Inverno e stufe pericolose, i consigli del 118 contro le intossicazioni da monossido

Inverno e stufe pericolose, i consigli del 118 contro le intossicazioni da monossido

Tra i consigli del Servizio di emergenza territoriale un controllo accurato sugli impianti, il mantenimento di ambienti sempre areati e la chiamata ai soccorsi in presenza di sintomatologia sospetta come nausea e confusione. 

L’inverno e le temperature rigide riportano l’attenzione sull’uso corretto delle stufe e sulla prevenzione degli incidenti da monossido di carbonio, gas inodore, incolore e altamente tossico che può portare alla morte.

Il Servizio di Emergenza territoriale 118 ha condiviso, per una corretta prevenzione, alcune indicazioni fondamentali per evitare rischi da malfunzionamento di impianti di riscaldamento.
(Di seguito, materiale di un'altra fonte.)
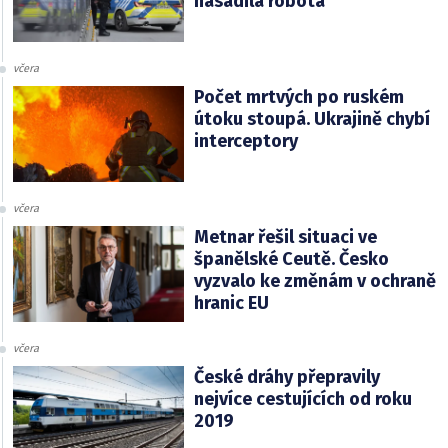
nasadila robota
včera
Počet mrtvých po ruském
útoku stoupá. Ukrajině chybí
interceptory
včera
Metnar řešil situaci ve
španělské Ceutě. Česko
vyzvalo ke změnám v ochraně
hranic EU
včera
České dráhy přepravily
nejvíce cestujících od roku
2019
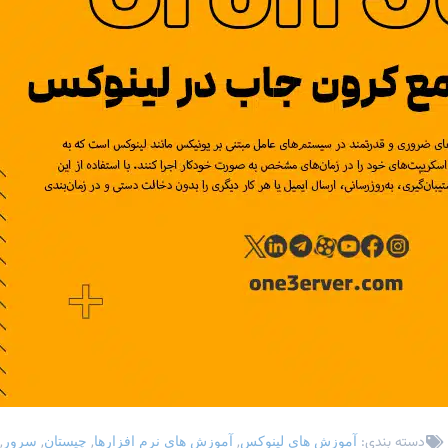
دسته بندی:
,
,
,
,
آموزش های لینوکس
آموزش های نرم افزارها
چیستان
سرور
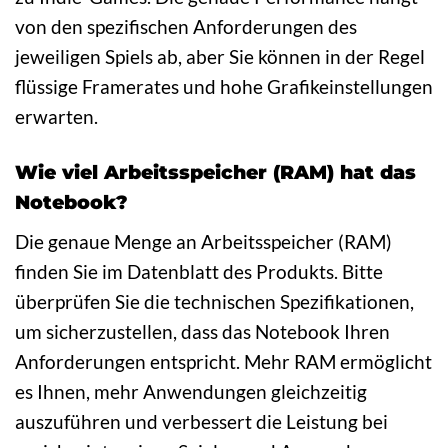
von den spezifischen Anforderungen des
jeweiligen Spiels ab, aber Sie können in der Regel
flüssige Framerates und hohe Grafikeinstellungen
erwarten.
Wie viel Arbeitsspeicher (RAM) hat das
Notebook?
Die genaue Menge an Arbeitsspeicher (RAM)
finden Sie im Datenblatt des Produkts. Bitte
überprüfen Sie die technischen Spezifikationen,
um sicherzustellen, dass das Notebook Ihren
Anforderungen entspricht. Mehr RAM ermöglicht
es Ihnen, mehr Anwendungen gleichzeitig
auszuführen und verbessert die Leistung bei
Mai come nel periodo invernale, con l’arrivo delle temperature rigide, serve attenzione e prevenzione per evitare gli incidenti legati al monossido di carbonio, gas altamente tossico, incolore, inodore e insapore. Respirarlo, infatti, può causare gravi intossicazioni e persino la morte. In particolare, il monossido si sviluppa da una cattiva combustione, in ambienti insufficientemente ventilati.

Sul tema il Servizio di Emergenza territoriale 118, lancia un appello ai cittadini perché rispettino alcune indicazioni fondamentali. In particolare, gli incidenti di questo tipo si verificano molto spesso a causa del malfunzionamento di impianti di riscaldamento.

Tra i consigli c’è quello di non usare in ambienti chiusi o semichiusi stufe o stufette a gas o a fiamma libera, bracieri, barbecue per scaldarsi o cucinare; fare verificare l’impianto – caldaie, caminetti, stufe, canne fumarie – da un tecnico qualificato e far pulire almeno una volta l’anno le canne fumarie; non lasciare veicoli a motore accesi in garage o in locali chiusi

Se, in presenza di un’apparecchiatura a combustione in ambiente chiuso, si avvertono sintomi come mal di testa, vertigini, nausea o vomito, confusione mentale, stanchezza, dolore toracico o perdita di coscienza, spesso diffusi tra tutti i componenti familiari, è necessario contattare subito il 118, per un soccorso sanitario immediato.

È inoltre prioritario allontanare tutte le persone presenti dall’ambiente contaminato, aprendo porte e finestre per far entrare aria pulita, oltre a spegnere l’apparecchio (o l’impianto) che produce monossido.